ABC launching live streaming TV app for iOS, Kindle Fire
Walt Disney Company-owned ABC is poised to begin streaming primetime and local programming to mobile subscribers in select U.S. markets, becoming the first major American broadcaster to simulcast live content to connected devices.
The New York Times reports the multi-platform Watch ABC effort, going live May 14, will give authenticated users full access to live content from their local ABC network, including primetime series, local news and syndicated content. Users must log in using their cable credentials for cable companies and video providers including Comcast, Cablevision, Cox, Charter and AT&T (NYSE:T) U-verse.
ABC said the mobile live stream will not run the same ads integrated into the original television broadcast, but will instead run digital ads similar to those found on its ABC.com site. "What you see here is the same live programming," ABC Vice President for Digital Media Albert Cheng told The New York Times, "but what we are doing during the commercial break is actually inserting new ads into the stream."
Watch ABC will initially roll out in markets that are home to ABC-owned affiliates, beginning with WABC in New York City and WPVI in Philadelphia. To offer the service in other markets, ABC must first sign contracts with its local affiliate partners: The network closed an agreement with Hearst Television on Sunday, and it said it will expand Watch ABC to 13 Hearst markets including Boston and Pittsburgh later this year. ABC plans to ink additional affiliates in time for the launch of its fall 2013 primetime season.

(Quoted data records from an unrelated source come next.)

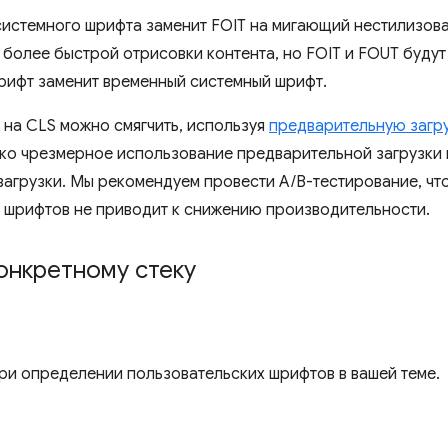
стемного шрифта заменит FOIT на мигающий нестилизован
 более быстрой отрисовки контента, но FOIT и FOUT будут
рифт заменит временный системный шрифт.
 на CLS можно смягчить, используя
предварительную загру
ко чрезмерное использование предварительной загрузки 
 загрузки. Мы рекомендуем провести A/B-тестирование, что
 шрифтов не приводит к снижению производительности.
онкретному стеку
ри определении пользовательских шрифтов в вашей теме.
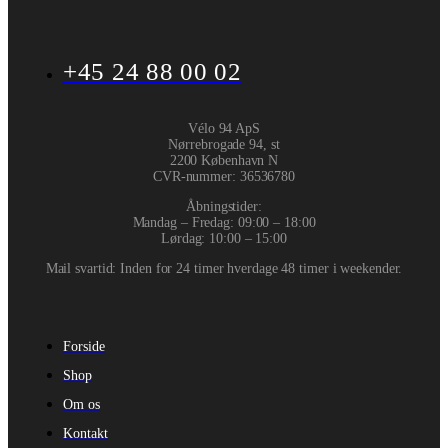
+45 24 88 00 02
Vélo 94 ApS
Nørrebrogade 94, st
2200 København N
CVR-nummer
:
36536780
Åbningstider:
Mandag – Fredag: 09:00 – 18:00
Lørdag: 10:00 – 15:00
Mail svartid: Inden for 24 timer hverdage 48 timer i weekender.
Forside
Shop
Om os
Kontakt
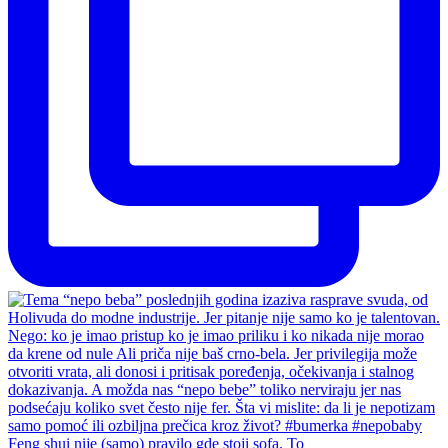
Feng shui nije (samo) pravilo gde stoji sofa. To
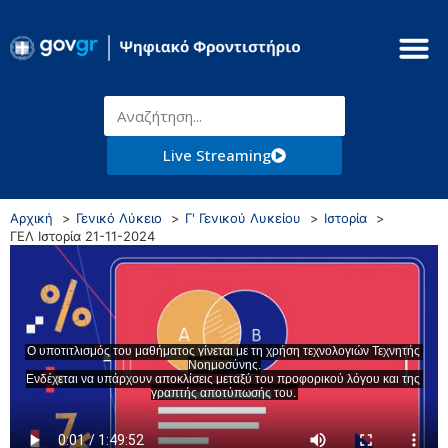
Live Streaming
Αρχική
Γενικό Λύκειο
Γ' Γενικού Λυκείου
Ιστορία
ΓΕΛ Ιστορία 21-11-2024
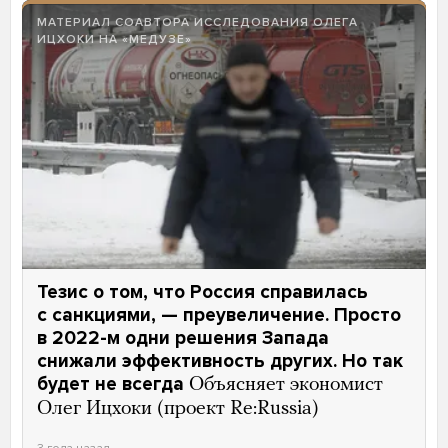
МАТЕРИАЛ СОАВТОРА ИССЛЕДОВАНИЯ ОЛЕГА
ИЦХОКИ НА «МЕДУЗЕ»
Тезис о том, что Россия справилась
с санкциями, — преувеличение. Просто
в 2022-м одни решения Запада
снижали эффективность других. Но так
будет не всегда
Объясняет экономист
Олег Ицхоки (проект Re:Russia)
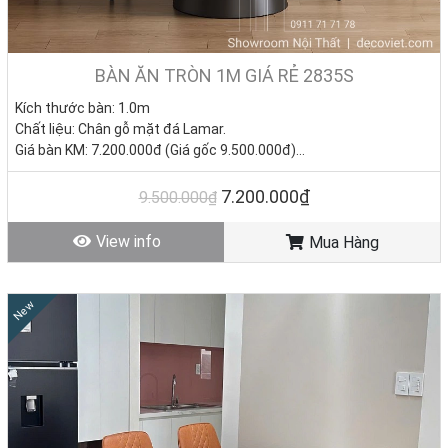
BÀN ĂN TRÒN 1M GIÁ RẺ 2835S
Kích thước bàn: 1.0m
Chất liệu: Chân gỗ mặt đá Lamar.
Giá bàn KM: 7.200.000đ (Giá gốc 9.500.000đ)
Giá ghế KM: 1.590.000đ/ Cái (Giá gốc 2.800.000đ)
Giá trọn bộ 4 ghế: 13.560.000
đ
7.200.000₫
9.500.000₫
Tình trạng: Hàng mới - Còn hàng.
View info
Mua Hàng
New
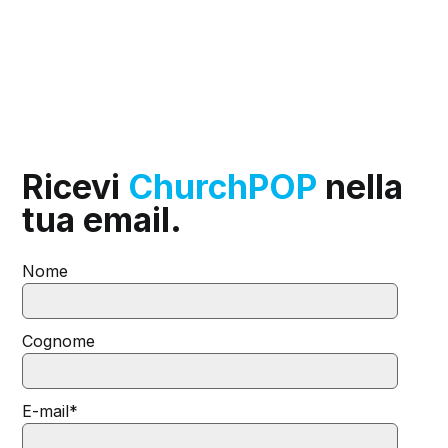
Ricevi
ChurchPOP
nella
tua email.
Nome
Cognome
E-mail
*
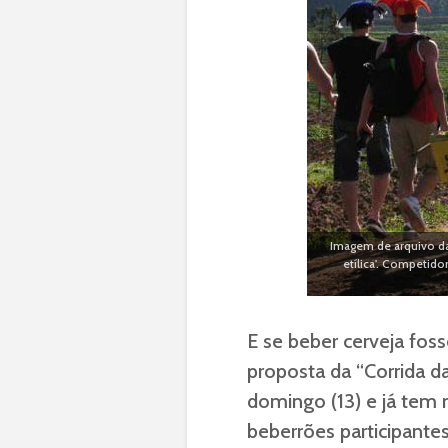
Imagem de arquivo da 
etílica'. Competid
E se beber cerveja fos
proposta da “Corrida da
domingo (13) e já tem 
beberrões participantes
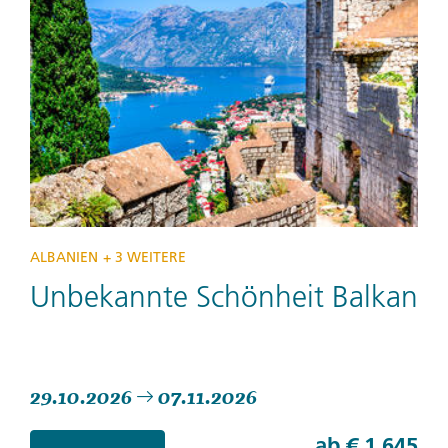
ALBANIEN
+ 3 WEITERE
Unbekannte Schönheit Balkan
29.10.2026
07.11.2026
ab
€ 1.645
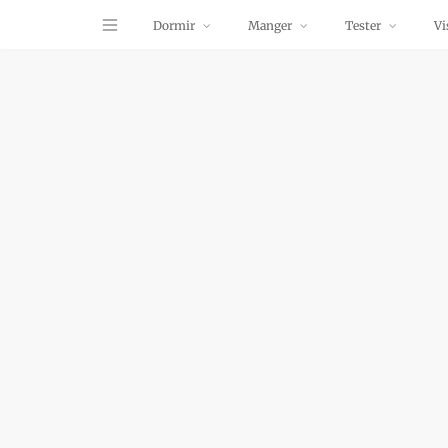
Dormir
Manger
Tester
Vi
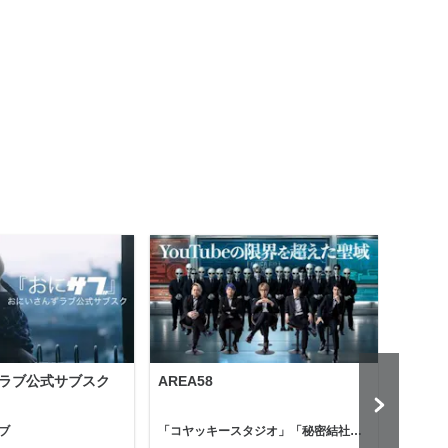
ラブ公式サブスク
AREA58
Holl
ブ
「コヤッキースタジオ」「秘密結社コヤミナティ」
河村真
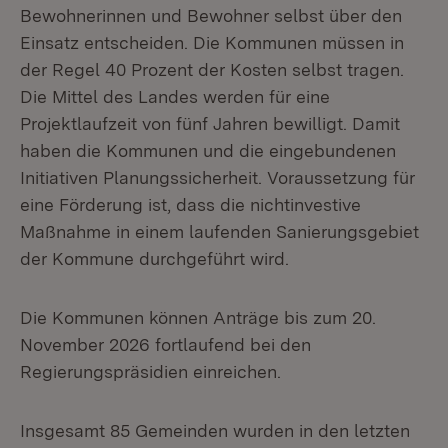
Bewohnerinnen und Bewohner selbst über den
Einsatz entscheiden. Die Kommunen müssen in
der Regel 40 Prozent der Kosten selbst tragen.
Die Mittel des Landes werden für eine
Projektlaufzeit von fünf Jahren bewilligt. Damit
haben die Kommunen und die eingebundenen
Initiativen Planungssicherheit. Voraussetzung für
eine Förderung ist, dass die nichtinvestive
Maßnahme in einem laufenden Sanierungsgebiet
der Kommune durchgeführt wird.
Die Kommunen können Anträge bis zum 20.
November 2026 fortlaufend bei den
Regierungspräsidien einreichen.
Insgesamt 85 Gemeinden wurden in den letzten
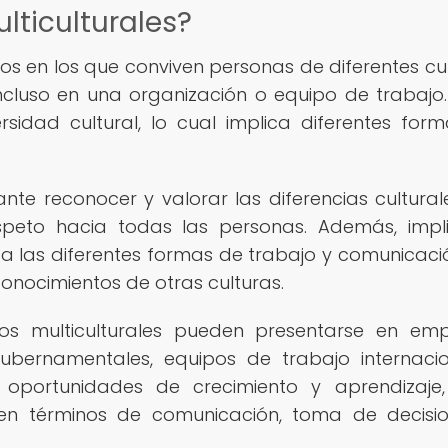
lticulturales?
los en los que conviven personas de diferentes cul
cluso en una organización o equipo de trabajo.
rsidad cultural, lo cual implica diferentes for
ante reconocer y valorar las diferencias culturale
speto hacia todas las personas. Además, impl
 a las diferentes formas de trabajo y comunicació
onocimientos de otras culturas.
rnos multiculturales pueden presentarse en em
gubernamentales, equipos de trabajo internacio
n oportunidades de crecimiento y aprendizaje
en términos de comunicación, toma de decisi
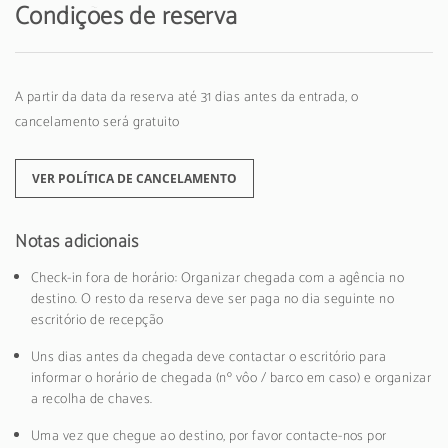
Condições de reserva
A partir da data da reserva até 31 dias antes da entrada, o
cancelamento será gratuito
VER POLÍTICA DE CANCELAMENTO
Notas adicionais
Check-in fora de horário: Organizar chegada com a agência no
destino. O resto da reserva deve ser paga no dia seguinte no
escritório de recepção
Uns dias antes da chegada deve contactar o escritório para
informar o horário de chegada (nº vôo / barco em caso) e organizar
a recolha de chaves.
Uma vez que chegue ao destino, por favor contacte-nos por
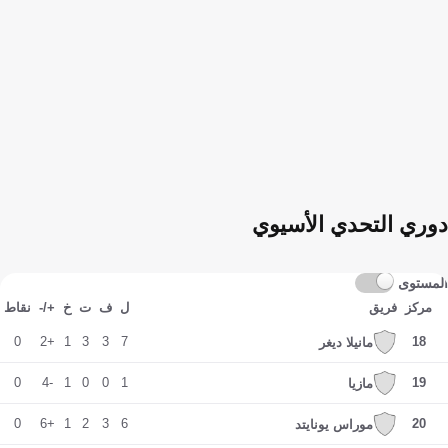
دوري التحدي الأسيوي
المستوى
مركز
فريق
ل
ف
ت
خ
+/-
نقاط
0
+2
1
3
3
7
18
مانیلا دیغر
0
-4
1
0
0
1
19
مازيا
0
+6
1
2
3
6
20
موراس يونايتد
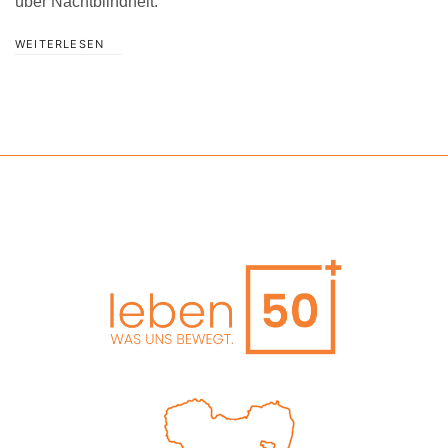
über Nachtblindheit.
WEITERLESEN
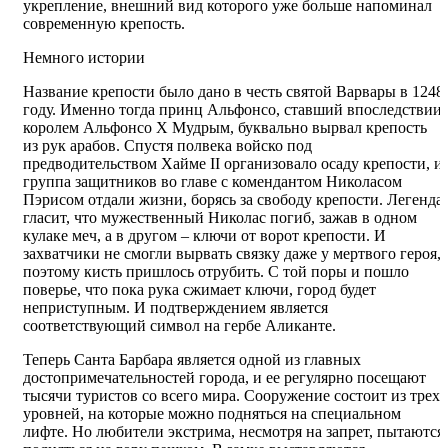
укрепление, внешний вид которого уже больше напоминал
современную крепость.
Немного истории
Название крепости было дано в честь святой Варвары в 1248
году. Именно тогда принц Альфонсо, ставший впоследствии
королем Альфонсо X Мудрым, буквально вырвал крепость
из рук арабов. Спустя полвека войско под
предводительством Хайме II организовало осаду крепости, и
группа защитников во главе с комендантом Николасом
Пэрисом отдали жизни, борясь за свободу крепости. Легенда
гласит, что мужественный Николас погиб, зажав в одном
кулаке меч, а в другом – ключи от ворот крепости. И
захватчики не смогли вырвать связку даже у мертвого героя,
поэтому кисть пришлось отрубить. С той поры и пошло
поверье, что пока рука сжимает ключи, город будет
неприступным. И подтверждением является
соответствующий символ на гербе Аликанте.
Теперь Санта Барбара является одной из главных
достопримечательностей города, и ее регулярно посещают
тысячи туристов со всего мира. Сооружение состоит из трех
уровней, на которые можно подняться на специальном
лифте. Но любители экстрима, несмотря на запрет, пытаются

Users can access live programming via Watch ABC apps for Apple's (NASDAQ:AAPL) iOS and Amazon's (NASDAQ:AMZN) Kindle Fire. The network said it will introduce a version of Watch ABC optimized for Samsung Galaxy devices later this summer: Asked by Mashable if a broader Android release is in the pipeline, ABC said the Kindle Fire and Galaxy portfolios are the only Android devices it is currently targeting.
Moving forward, ABC will withhold its most recent TV episodes from the free versions of Hulu--the online streaming video site co-owned by Disney, News Corp. and silent partner Comcast--as well as ABC.com, limiting viewership to paying cable and satellite subscribers. Hulu's owners have said they want to sell the service to pursue their own respective digital distribution strategies; last week, Bloomberg reported that Yahoo is considering a bid to acquire the Hulu platform.